Segger partners with Nuclei Technology for emRun runtime library for RISC-V
Germany’s Segger Microcontroller has teamed up with China’s RISC-V processor IP supplier, Nuclei Technology and announced that the Nuclei Studio IDE (integrated development environment) now comes integrated with Segger’s emRun runtime library. As a result, executables produced by the Nuclei toolchain using emRun are both smaller and faster, says Segger.
emRun is a C runtime library for use with any toolchain. It has been written from the ground up specifically for embedded devices and designed to provide high chip performance with the smallest possible memory footprint. In many cases, the reduced code size makes it possible to use smaller microcontrollers and less on-chip memory, which can lead to significant cost savings, observes Segger.
The library includes emFloat, a complete, optimised and verified floating-point library for embedded systems. emFloat’s arithmetic routines are hand-coded in assembly language and optimised for small code size and high execution speed.

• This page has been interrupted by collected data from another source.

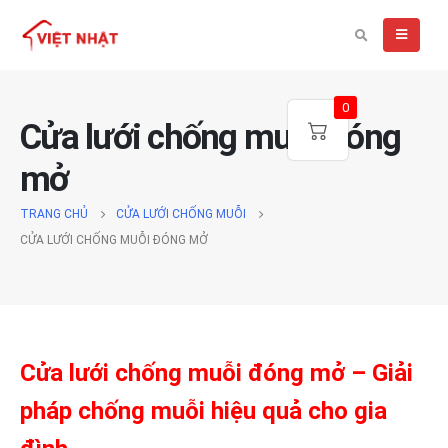
0
Cửa lưới chống muỗi đóng
mở
TRANG CHỦ
CỬA LƯỚI CHỐNG MUỖI
CỬA LƯỚI CHỐNG MUỖI ĐÓNG MỞ
Cửa lưới chống muỗi đóng mở – Giải
pháp chống muỗi hiệu quả cho gia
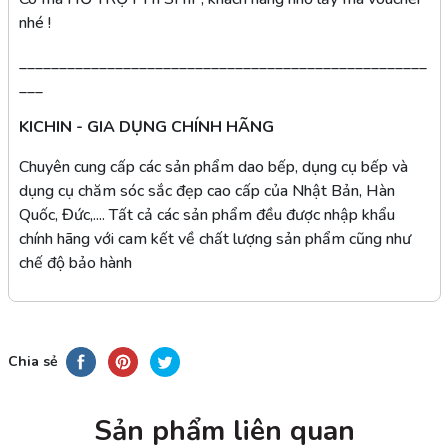
nhé !
___________________________________________________
___
KICHIN - GIA DỤNG CHÍNH HÃNG
Chuyên cung cấp các sản phẩm dao bếp, dụng cụ bếp và
dụng cụ chăm sóc sắc đẹp cao cấp của Nhật Bản, Hàn
Quốc, Đức,.... Tất cả các sản phẩm đều được nhập khẩu
chính hãng với cam kết về chất lượng sản phẩm cũng như
chế độ bảo hành
Chia sẻ
Sản phẩm liên quan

According to Huaqi Fang, software director of the CoreTech department at Nuclei, says: “The integration of the emRun library will help Nuclei Studio to progress and to provide more possibilities, especially in embedded MCU [microcontroller] scenarios. It provides excellent code size and performance, both in terms of efficiency and cost”.
Founded in 2018, Nuclei Technology is one of the first companies in China to build an ecosystem based on the RISC-V open instruction set architecture and take the lead in industrialised applications. The company has put out a number of RISC-V CPU IP products and related solutions, covering various applications from low power consumption to high performance need. Customers operate in 5G communications, industrial control, artificial intelligence, automotive electronics, and the IoT.
Segger Microcontroller has three decades of experience in embedded systems, producing cutting-edge RTOS and software libraries, J-Link and J-Trace debug and trace probes, a line of flasher in-system programmers and software development tools.
Segger’s emPower OS provides an RTOS with software libraries including communication, security, data compression and storage and user interface software.